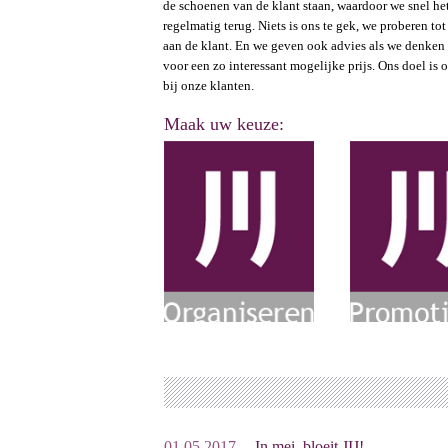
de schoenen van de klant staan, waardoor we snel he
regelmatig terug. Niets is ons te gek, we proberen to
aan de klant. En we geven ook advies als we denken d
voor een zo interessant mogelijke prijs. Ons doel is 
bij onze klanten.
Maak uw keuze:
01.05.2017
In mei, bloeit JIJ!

+--

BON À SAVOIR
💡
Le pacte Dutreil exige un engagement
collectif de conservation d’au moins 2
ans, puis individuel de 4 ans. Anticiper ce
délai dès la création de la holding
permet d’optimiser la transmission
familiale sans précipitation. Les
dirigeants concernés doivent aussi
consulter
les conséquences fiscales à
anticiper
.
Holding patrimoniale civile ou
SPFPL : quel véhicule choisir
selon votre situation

+--

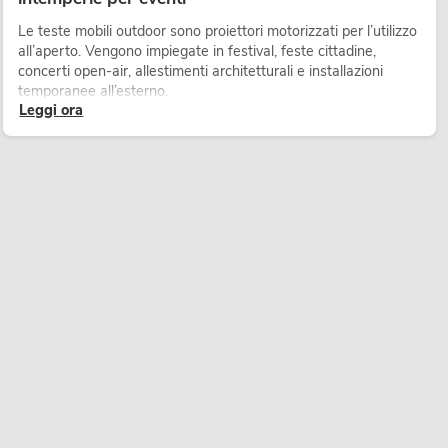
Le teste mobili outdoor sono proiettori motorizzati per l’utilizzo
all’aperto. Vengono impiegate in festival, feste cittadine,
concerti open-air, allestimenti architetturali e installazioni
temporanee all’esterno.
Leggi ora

+--

Taking the listing above as the source, transcribe only the lines starting at the line with "Holding patrimoniale civile ou" and going through the line with "selon votre situation", unaltered and with both ends included.

# [RESULT OF THE TASK]
Holding patrimoniale civile ou
SPFPL : quel véhicule choisir
selon votre situation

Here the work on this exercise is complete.